I want to filter the results based on the regex. The regex should match the above if "company1@city1@state1@country1@"+ regex to match chicago and analytical anywhere after last @ symbol.

My requirement is to match the exact values before last @ and then use regex to match the remaining strings as I want to do free text search only on the last part. I cant split the data into multiple columns as its a multi-valued field.

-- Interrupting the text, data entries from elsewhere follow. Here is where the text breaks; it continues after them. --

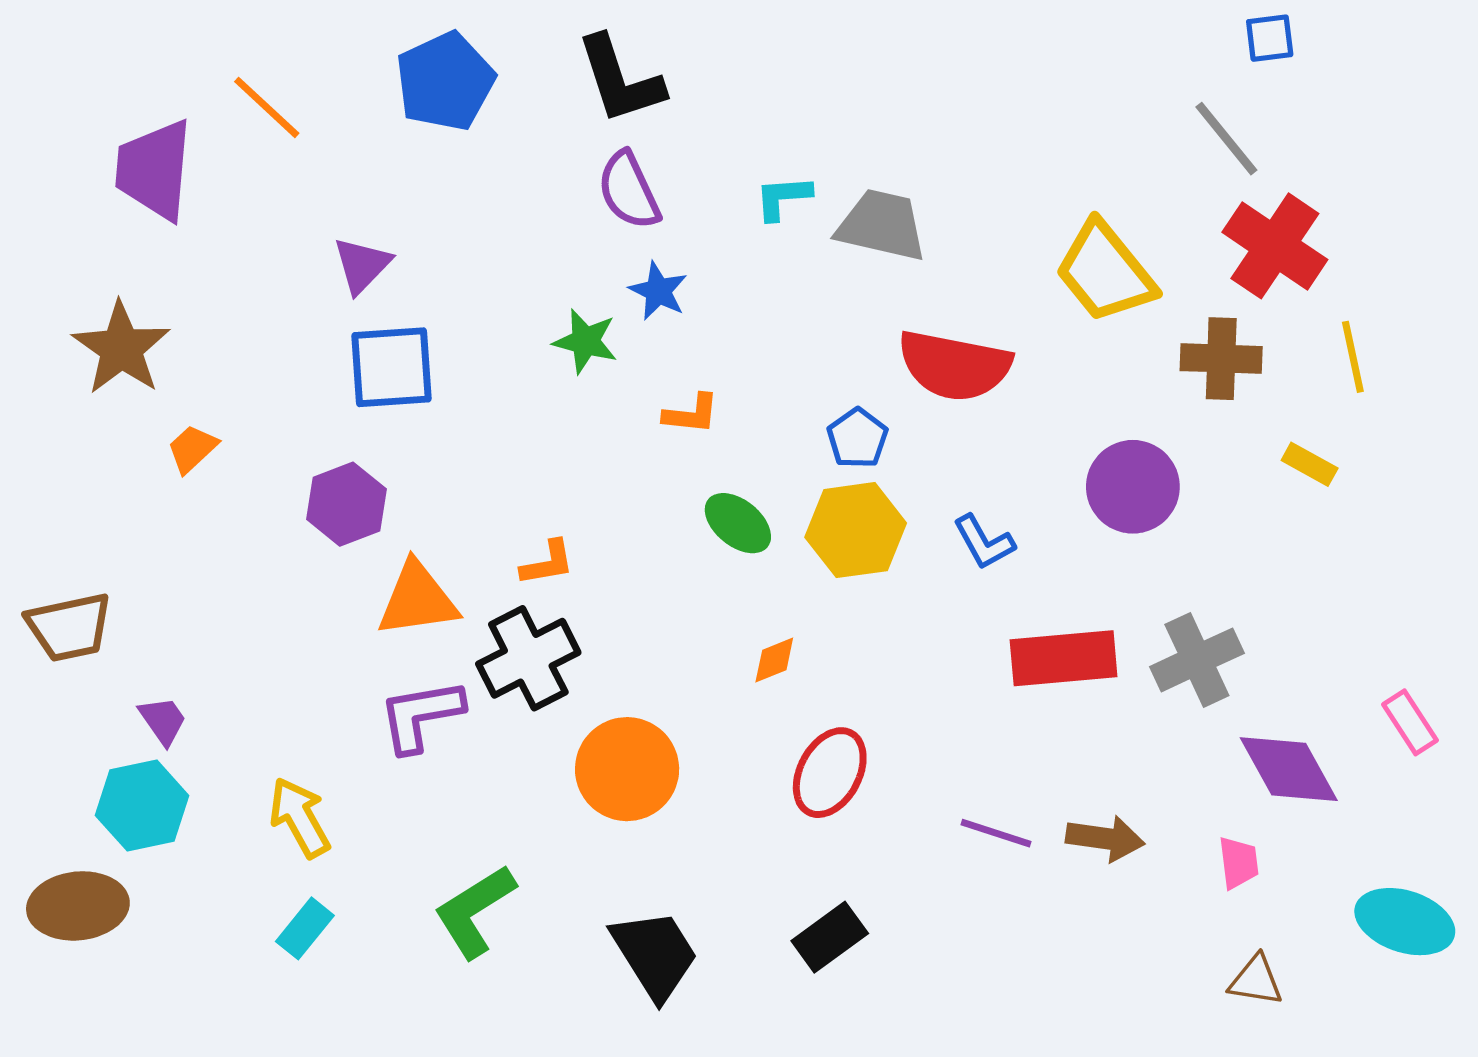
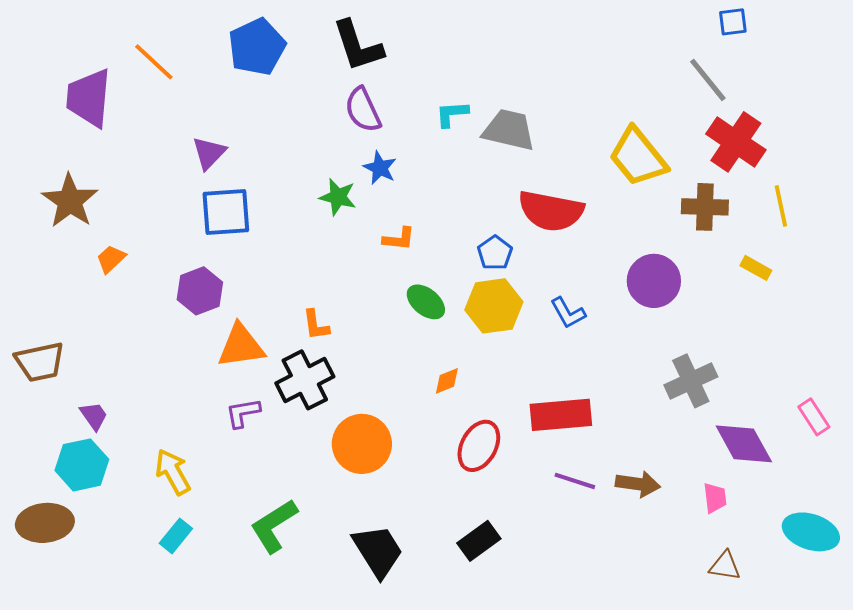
orange L-shape: (547, 563) -> (316, 325), turned 92
red rectangle: (1064, 658) -> (561, 415), moved
purple L-shape: (421, 715) -> (243, 413), size x0.7

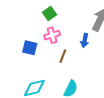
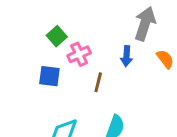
green square: (49, 13) -> (57, 36), moved

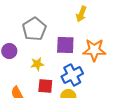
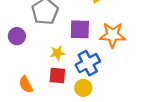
yellow star: (37, 64) -> (57, 53), moved

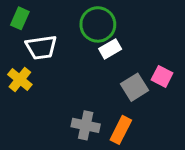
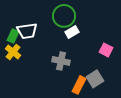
green rectangle: (20, 18) -> (13, 36), moved
gray square: (135, 87) -> (95, 79), moved
gray cross: (86, 125) -> (61, 61), moved

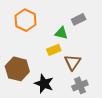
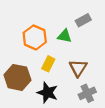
orange hexagon: (26, 20) -> (35, 37), moved
yellow rectangle: (54, 50) -> (48, 64), moved, turned -40

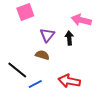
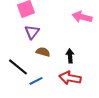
purple triangle: (47, 35) -> (32, 32), moved
black arrow: (69, 38) -> (70, 56), moved

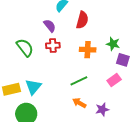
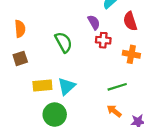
red semicircle: (82, 20) -> (130, 21), turned 138
red cross: (53, 45) -> (103, 40), moved

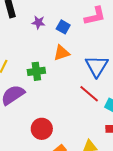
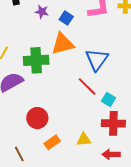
orange triangle: (62, 53) -> (63, 44), size x1.4
green cross: (36, 71) -> (36, 60), size x1.4

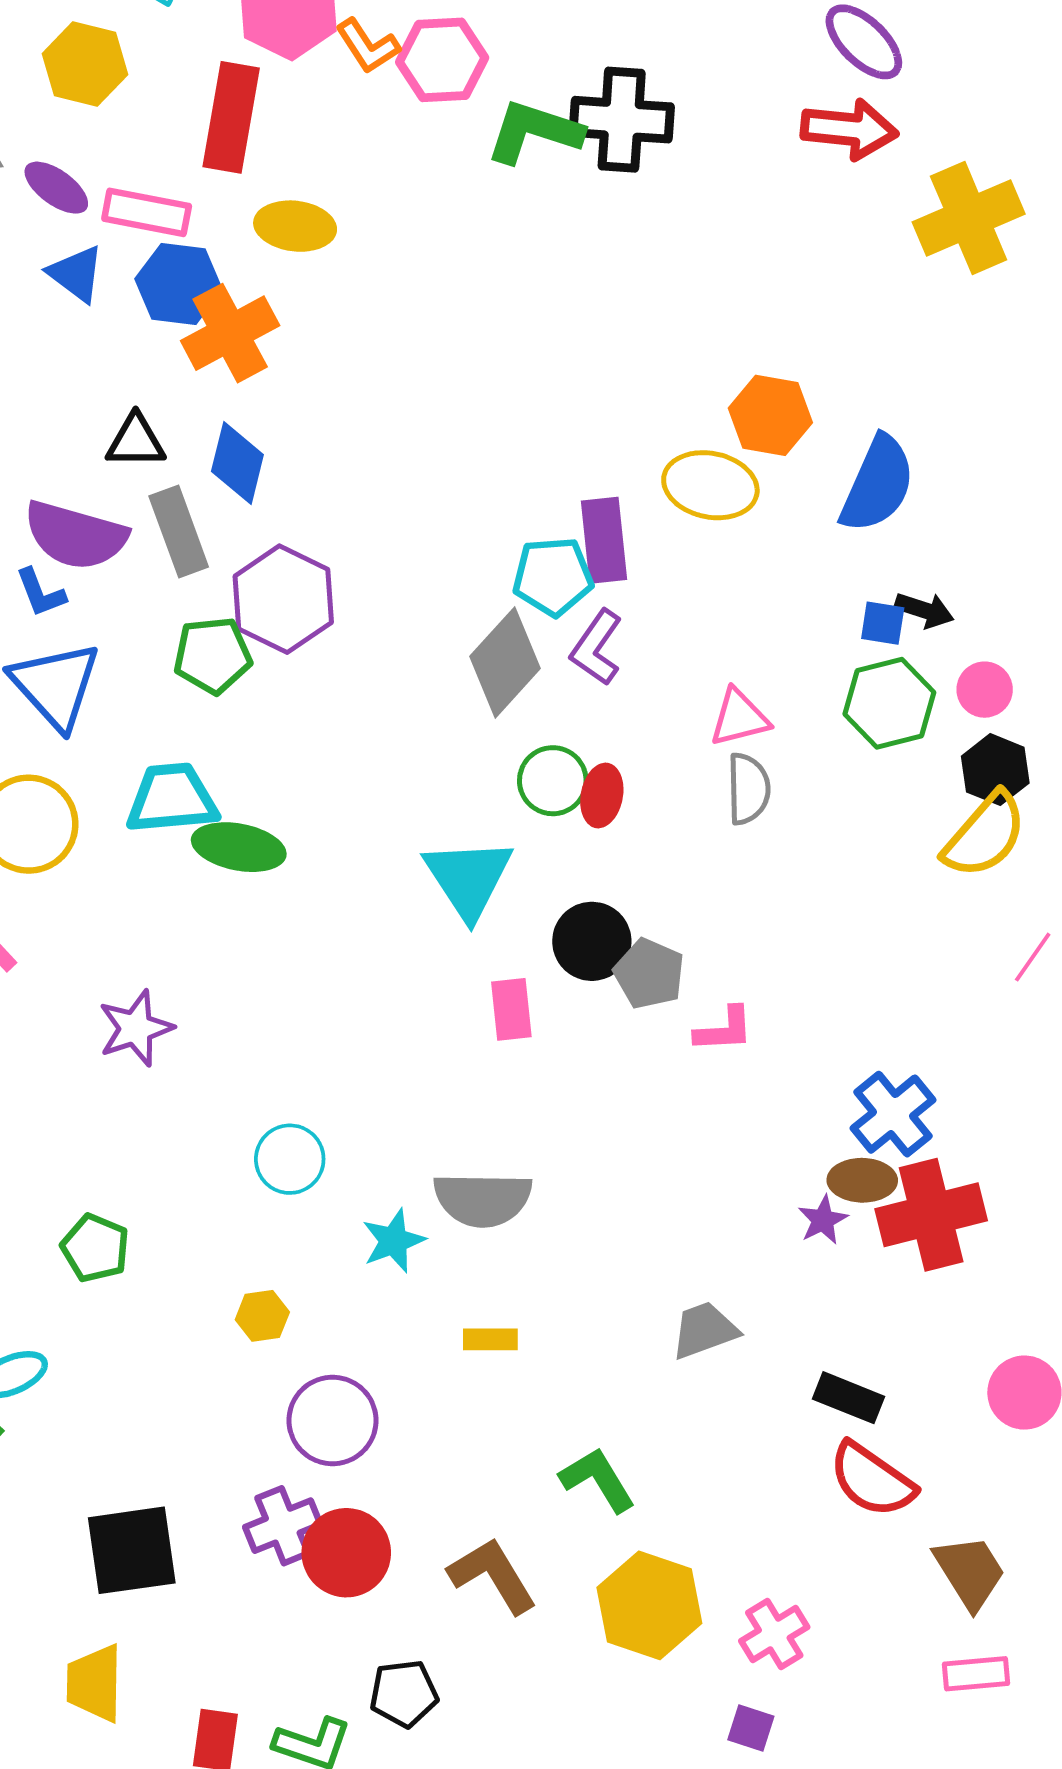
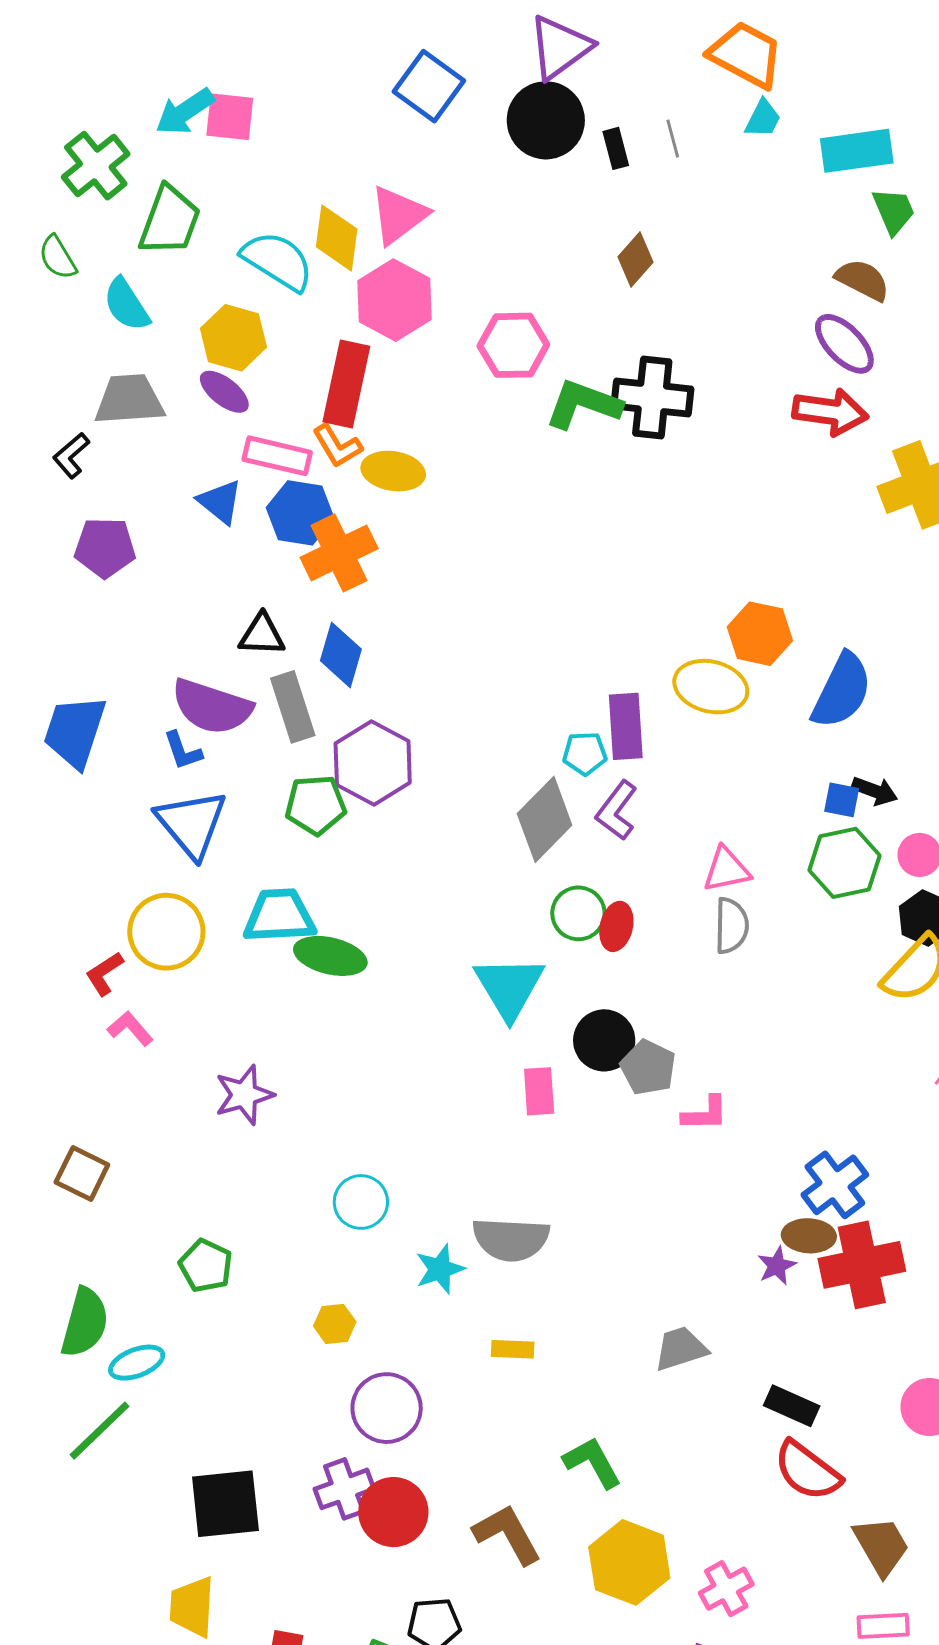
orange L-shape: (368, 46) -> (337, 446), moved
purple ellipse: (56, 188) -> (224, 392), moved
cyan pentagon: (553, 576) -> (585, 753), size x0.7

I tried the below regex in the code to match the string after last @. It works fine in the code but not sure how to implement same in SOLR

/([^@]+(?=.*IL)(?=.*chicago)(?=.*analytical))/ig 

Can someone please let me know how to use above regex with SOLR?

GYaN
  • 2,327
  • 4
  • 19
  • 39
Nancy
  • 31
  • 1
  • 4

1 Answers1

4

Regular expressions in Solr is provided by searching with q=field:/regex/. This assumes that the field type in question is a string field (or at least a field with a KeywordTokenizer) as the matching happens on the token level (and if you have a analyzed field, it might be split into separate tokens and won't match the regex).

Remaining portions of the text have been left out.